Starting at the line that contains "the cookies policy", output each line through the end of the data exactly, and nothing more.

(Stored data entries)
- - -

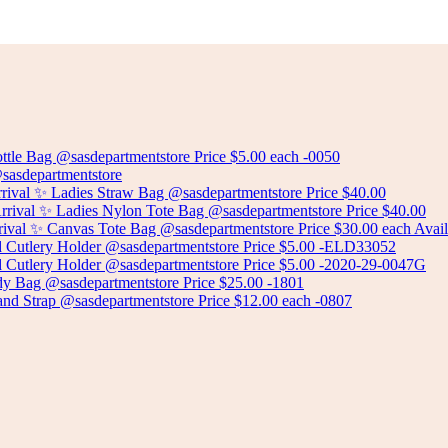
Select options
CERAMIC PLANT POT
Select options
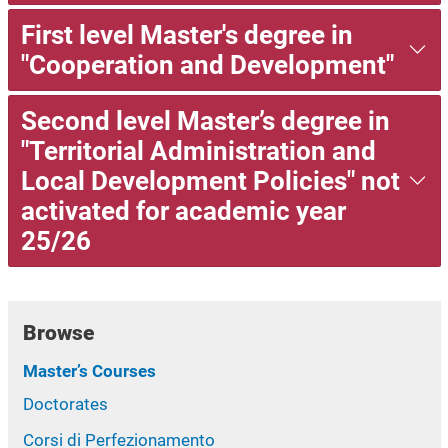
First level Master's degree in
"Cooperation and Development"
Second level Master’s degree in
"Territorial Administration and
Local Development Policies" not
activated for academic year
25/26
Browse
Master’s Courses
Doctorates
Corsi di Perfezionamento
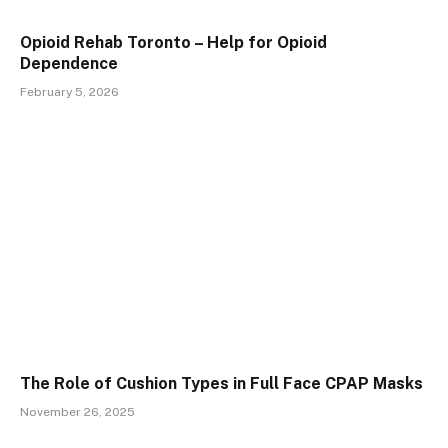
Opioid Rehab Toronto – Help for Opioid
Dependence
February 5, 2026
The Role of Cushion Types in Full Face CPAP Masks
November 26, 2025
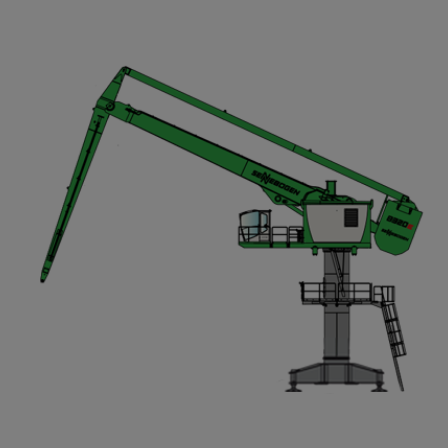
Compact Track Loaders
Rigid Haulers
Compactors
Road Wideners
Compressors
Rotators
Demolition Equipment
Shears
Dumpers
Tiltrotator
Excavators
Track Crushers
Generators
Track Screens
Grapples
Wheel Loaders
Light Towers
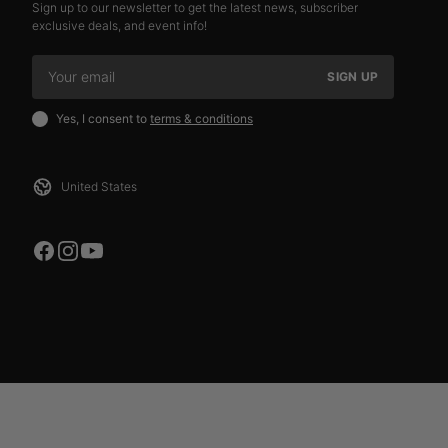
Sign up to our newsletter to get the latest news, subscriber
exclusive deals, and event info!
SIGN UP
Yes, I consent to
terms & conditions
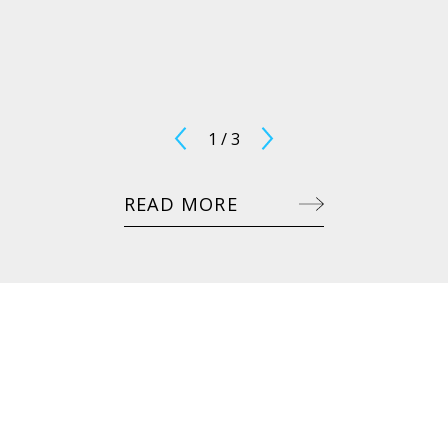
1
/
3
READ MORE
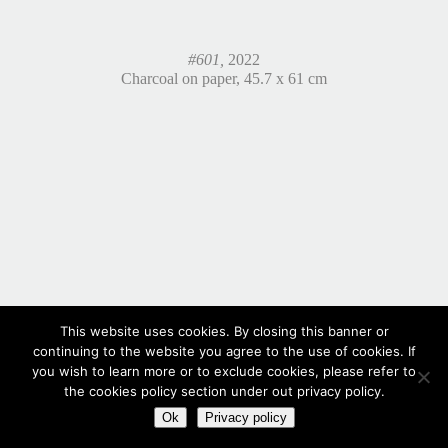
#601,
2022
Charcoal on paper, 45.7 x 61 cm
This website uses cookies. By closing this banner or
continuing to the website you agree to the use of cookies. If
you wish to learn more or to exclude cookies, please refer to
the cookies policy section under out privacy policy.
Ok
Privacy policy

- - -

OUTPUT FOR THIS TASK
the cookies policy section under out privacy policy.
Ok
Privacy policy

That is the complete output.